→ **Task input**

== Segment start ==

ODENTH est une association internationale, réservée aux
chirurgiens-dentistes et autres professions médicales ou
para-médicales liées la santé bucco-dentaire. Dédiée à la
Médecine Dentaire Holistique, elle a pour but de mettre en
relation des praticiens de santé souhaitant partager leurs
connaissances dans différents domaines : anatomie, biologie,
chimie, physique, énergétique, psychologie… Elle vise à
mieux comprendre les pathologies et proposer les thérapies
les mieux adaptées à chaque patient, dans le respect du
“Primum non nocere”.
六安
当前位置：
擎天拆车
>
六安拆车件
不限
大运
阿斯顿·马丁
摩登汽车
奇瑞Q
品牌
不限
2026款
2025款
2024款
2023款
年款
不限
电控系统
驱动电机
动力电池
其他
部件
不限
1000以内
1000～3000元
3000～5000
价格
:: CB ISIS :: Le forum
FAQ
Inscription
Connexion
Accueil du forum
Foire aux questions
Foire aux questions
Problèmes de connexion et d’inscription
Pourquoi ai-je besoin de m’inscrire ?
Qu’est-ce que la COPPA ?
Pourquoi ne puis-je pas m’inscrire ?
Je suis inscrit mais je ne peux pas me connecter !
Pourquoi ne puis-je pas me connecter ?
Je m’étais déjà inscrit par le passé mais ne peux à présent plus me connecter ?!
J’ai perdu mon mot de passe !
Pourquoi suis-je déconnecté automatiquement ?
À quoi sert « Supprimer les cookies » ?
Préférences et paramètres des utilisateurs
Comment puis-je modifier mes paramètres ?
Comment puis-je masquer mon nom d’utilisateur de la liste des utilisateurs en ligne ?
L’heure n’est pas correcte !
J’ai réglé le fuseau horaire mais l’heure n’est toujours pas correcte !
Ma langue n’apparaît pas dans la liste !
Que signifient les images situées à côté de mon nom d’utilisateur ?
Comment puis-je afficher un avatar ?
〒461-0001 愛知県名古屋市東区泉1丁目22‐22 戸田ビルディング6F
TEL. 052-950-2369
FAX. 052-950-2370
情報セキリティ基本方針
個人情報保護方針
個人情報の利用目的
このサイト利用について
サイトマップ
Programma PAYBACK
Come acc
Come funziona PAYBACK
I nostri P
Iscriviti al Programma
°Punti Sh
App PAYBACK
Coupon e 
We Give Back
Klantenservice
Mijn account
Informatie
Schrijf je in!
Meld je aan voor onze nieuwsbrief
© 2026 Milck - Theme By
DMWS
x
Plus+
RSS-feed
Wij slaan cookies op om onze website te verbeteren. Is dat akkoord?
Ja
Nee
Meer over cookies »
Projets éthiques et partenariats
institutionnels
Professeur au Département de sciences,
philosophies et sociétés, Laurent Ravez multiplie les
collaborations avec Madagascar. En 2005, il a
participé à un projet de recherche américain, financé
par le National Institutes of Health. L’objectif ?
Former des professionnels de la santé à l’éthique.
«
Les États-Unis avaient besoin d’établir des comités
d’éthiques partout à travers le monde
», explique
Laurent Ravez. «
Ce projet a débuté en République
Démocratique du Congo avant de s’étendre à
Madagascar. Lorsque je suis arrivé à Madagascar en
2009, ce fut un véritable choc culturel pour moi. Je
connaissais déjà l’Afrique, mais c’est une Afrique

== Segment end ==
== Segment start ==

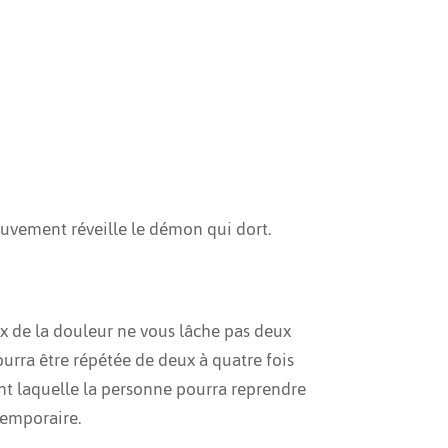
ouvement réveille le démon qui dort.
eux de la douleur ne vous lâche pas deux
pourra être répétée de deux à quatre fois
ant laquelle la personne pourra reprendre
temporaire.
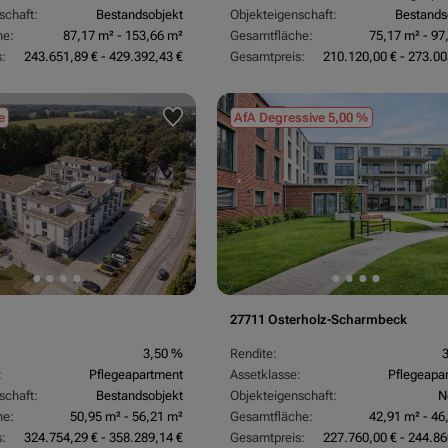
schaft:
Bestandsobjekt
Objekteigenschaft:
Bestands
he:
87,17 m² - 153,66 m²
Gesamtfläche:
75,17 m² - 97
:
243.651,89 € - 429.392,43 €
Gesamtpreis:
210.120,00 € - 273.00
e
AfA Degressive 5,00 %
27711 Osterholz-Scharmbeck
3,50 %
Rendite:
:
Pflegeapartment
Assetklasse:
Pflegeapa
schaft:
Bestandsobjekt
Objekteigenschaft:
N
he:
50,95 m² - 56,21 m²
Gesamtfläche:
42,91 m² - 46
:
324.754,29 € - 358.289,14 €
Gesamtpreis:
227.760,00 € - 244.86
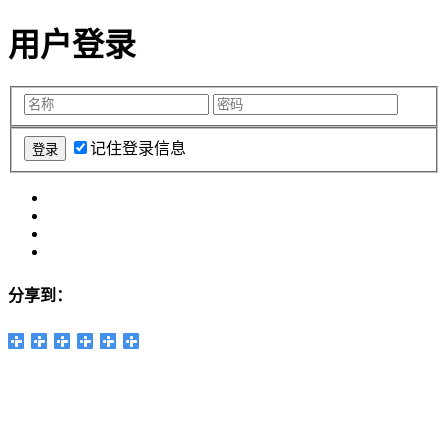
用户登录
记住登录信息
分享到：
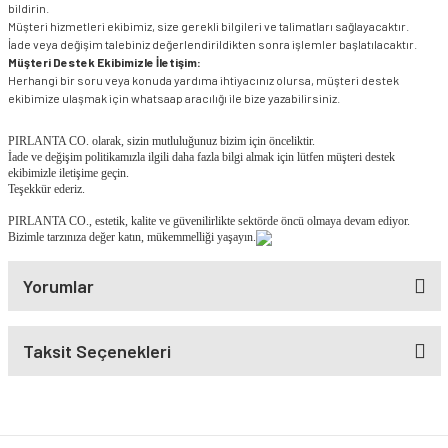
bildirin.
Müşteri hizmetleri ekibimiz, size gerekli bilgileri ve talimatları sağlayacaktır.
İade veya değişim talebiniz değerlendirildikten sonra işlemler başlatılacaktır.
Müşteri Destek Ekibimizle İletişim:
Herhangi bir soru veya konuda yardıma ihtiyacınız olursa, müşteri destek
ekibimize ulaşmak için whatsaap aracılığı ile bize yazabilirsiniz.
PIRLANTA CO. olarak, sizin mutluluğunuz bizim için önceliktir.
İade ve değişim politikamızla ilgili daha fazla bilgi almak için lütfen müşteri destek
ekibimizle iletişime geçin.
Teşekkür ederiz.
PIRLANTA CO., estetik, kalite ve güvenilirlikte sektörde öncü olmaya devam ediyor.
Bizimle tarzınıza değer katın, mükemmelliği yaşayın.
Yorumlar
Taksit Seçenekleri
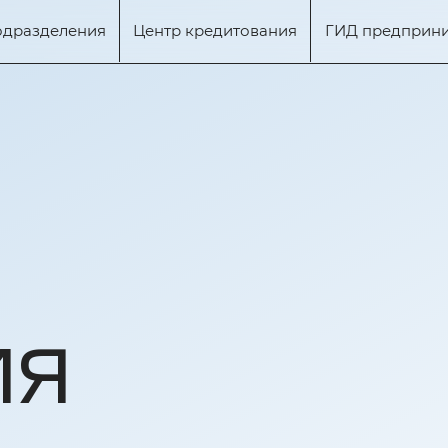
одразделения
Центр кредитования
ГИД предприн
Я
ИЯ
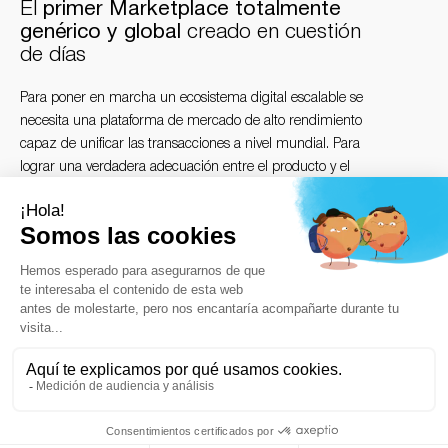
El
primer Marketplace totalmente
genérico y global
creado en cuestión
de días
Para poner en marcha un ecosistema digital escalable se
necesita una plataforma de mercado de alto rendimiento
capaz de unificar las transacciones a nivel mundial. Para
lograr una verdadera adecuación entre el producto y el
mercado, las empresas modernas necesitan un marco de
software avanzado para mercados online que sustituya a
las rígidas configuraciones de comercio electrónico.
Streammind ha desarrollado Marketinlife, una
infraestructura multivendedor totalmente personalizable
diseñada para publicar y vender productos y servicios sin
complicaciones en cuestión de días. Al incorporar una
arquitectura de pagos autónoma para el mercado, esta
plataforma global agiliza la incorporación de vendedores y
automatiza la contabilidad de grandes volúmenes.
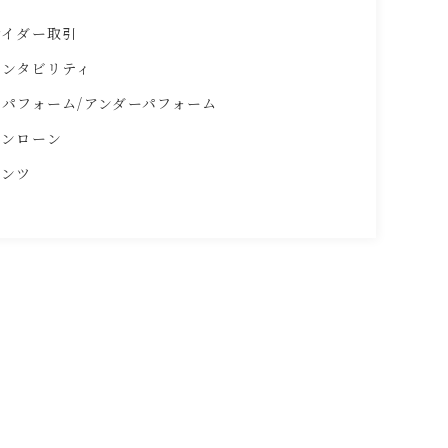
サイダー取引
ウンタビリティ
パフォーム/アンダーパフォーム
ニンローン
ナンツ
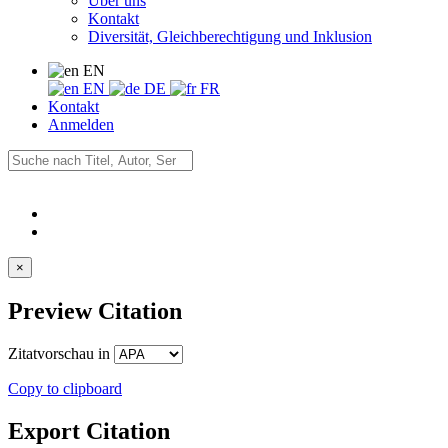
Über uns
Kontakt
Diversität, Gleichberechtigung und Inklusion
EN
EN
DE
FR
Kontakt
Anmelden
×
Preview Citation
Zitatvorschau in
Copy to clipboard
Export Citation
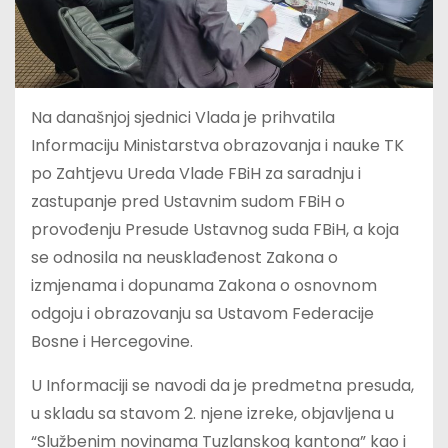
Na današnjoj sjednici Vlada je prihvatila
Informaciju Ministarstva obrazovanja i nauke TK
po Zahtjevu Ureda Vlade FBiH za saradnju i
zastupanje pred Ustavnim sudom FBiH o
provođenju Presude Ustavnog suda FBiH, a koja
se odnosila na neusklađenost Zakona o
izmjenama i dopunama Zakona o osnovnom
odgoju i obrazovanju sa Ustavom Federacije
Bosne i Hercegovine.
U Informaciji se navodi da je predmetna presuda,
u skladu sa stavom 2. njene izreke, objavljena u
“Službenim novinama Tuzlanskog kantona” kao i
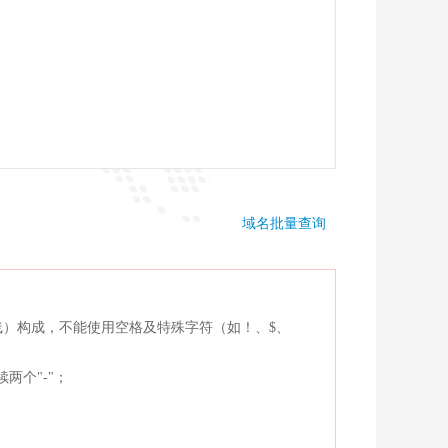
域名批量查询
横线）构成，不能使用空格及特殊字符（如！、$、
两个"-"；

== Segment end ==
== Segment start ==

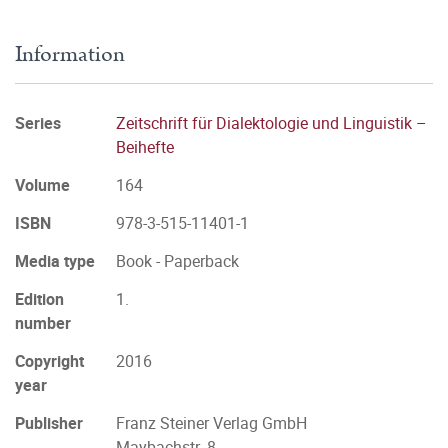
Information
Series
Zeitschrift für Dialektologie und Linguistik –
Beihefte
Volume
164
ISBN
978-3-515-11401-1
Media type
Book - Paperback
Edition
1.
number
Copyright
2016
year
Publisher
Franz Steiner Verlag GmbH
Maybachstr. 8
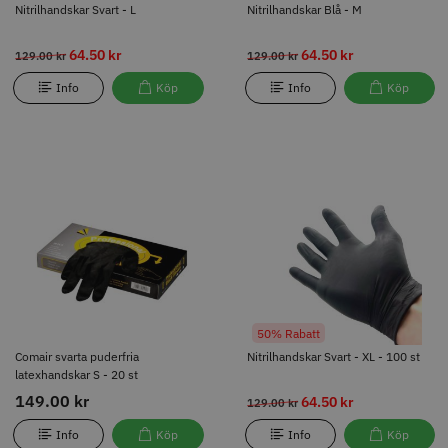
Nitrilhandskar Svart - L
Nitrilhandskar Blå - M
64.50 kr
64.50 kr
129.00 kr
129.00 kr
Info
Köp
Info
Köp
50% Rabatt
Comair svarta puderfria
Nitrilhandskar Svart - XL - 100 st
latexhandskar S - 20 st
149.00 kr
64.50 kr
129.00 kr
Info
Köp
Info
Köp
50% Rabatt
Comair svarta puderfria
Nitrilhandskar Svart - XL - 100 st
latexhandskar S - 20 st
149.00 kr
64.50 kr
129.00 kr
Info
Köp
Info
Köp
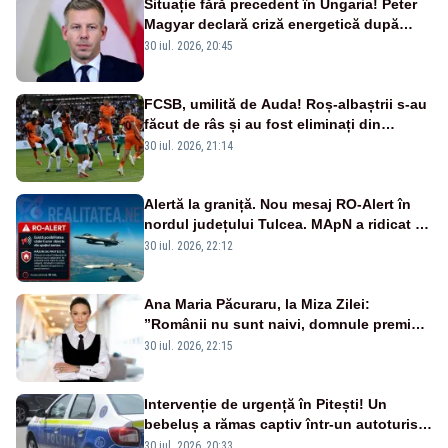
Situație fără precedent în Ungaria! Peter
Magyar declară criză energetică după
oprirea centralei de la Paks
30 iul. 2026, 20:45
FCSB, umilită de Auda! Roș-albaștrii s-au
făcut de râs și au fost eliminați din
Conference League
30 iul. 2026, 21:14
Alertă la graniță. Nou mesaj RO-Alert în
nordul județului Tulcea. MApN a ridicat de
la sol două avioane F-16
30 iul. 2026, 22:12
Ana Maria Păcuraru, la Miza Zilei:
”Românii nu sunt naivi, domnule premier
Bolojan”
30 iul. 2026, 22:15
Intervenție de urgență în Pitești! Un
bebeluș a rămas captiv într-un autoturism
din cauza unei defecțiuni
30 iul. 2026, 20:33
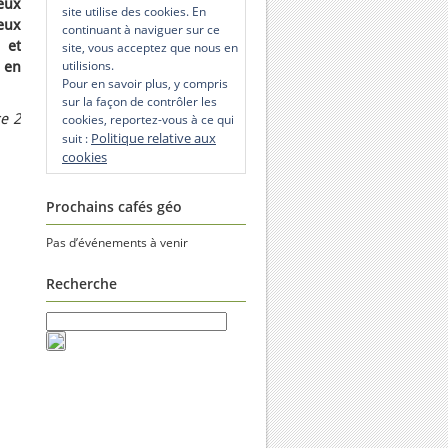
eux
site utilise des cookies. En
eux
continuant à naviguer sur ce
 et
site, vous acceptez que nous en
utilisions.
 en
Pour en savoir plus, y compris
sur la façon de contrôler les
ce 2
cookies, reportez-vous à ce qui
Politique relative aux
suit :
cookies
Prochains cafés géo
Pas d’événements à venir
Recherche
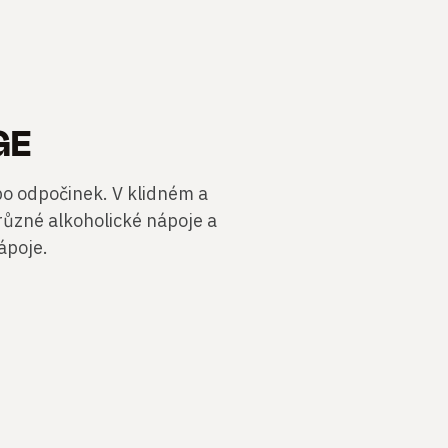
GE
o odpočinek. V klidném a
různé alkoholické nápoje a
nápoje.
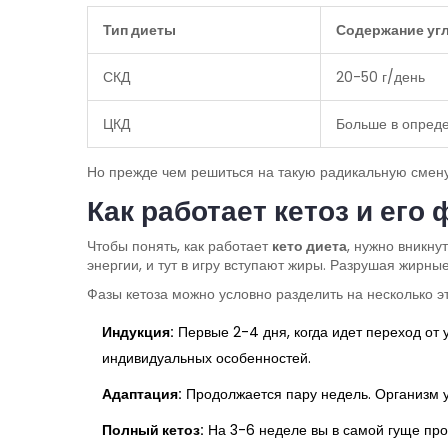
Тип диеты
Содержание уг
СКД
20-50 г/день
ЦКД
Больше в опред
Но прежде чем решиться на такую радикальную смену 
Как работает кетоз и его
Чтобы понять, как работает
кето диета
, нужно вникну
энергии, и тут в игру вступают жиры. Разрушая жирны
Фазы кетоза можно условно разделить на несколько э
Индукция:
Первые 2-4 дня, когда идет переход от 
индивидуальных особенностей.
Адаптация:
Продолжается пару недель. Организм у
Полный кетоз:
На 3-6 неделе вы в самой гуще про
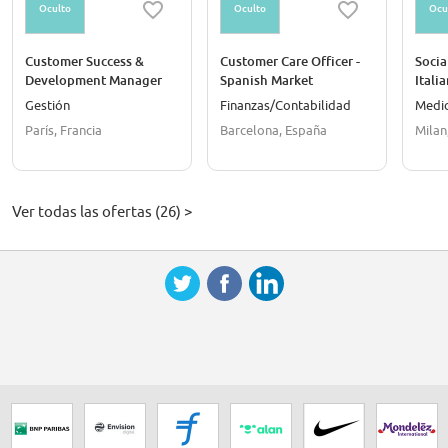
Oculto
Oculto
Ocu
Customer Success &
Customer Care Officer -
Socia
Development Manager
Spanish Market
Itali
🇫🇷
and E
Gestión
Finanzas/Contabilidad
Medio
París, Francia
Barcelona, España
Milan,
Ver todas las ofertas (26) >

== Segment end ==

→ **What to produce**
Give back the exact lines above, running from the one that has "Situație fără precedent în Ungaria! Peter" through the one that has "Prochains cafés géo", with nothing added and no pictures.

→ **Result for this exercise**
Situație fără precedent în Ungaria! Peter
Magyar declară criză energetică după
oprirea centralei de la Paks
30 iul. 2026, 20:45
FCSB, umilită de Auda! Roș-albaștrii s-au
făcut de râs și au fost eliminați din
Conference League
30 iul. 2026, 21:14
Alertă la graniță. Nou mesaj RO-Alert în
nordul județului Tulcea. MApN a ridicat de
la sol două avioane F-16
30 iul. 2026, 22:12
Ana Maria Păcuraru, la Miza Zilei:
”Românii nu sunt naivi, domnule premier
Bolojan”
30 iul. 2026, 22:15
Intervenție de urgență în Pitești! Un
bebeluș a rămas captiv într-un autoturism
din cauza unei defecțiuni
30 iul. 2026, 20:33
eux
site utilise des cookies. En
eux
continuant à naviguer sur ce
 et
site, vous acceptez que nous en
utilisions.
 en
Pour en savoir plus, y compris
sur la façon de contrôler les
ce 2
cookies, reportez-vous à ce qui
Politique relative aux
suit :
cookies
Prochains cafés géo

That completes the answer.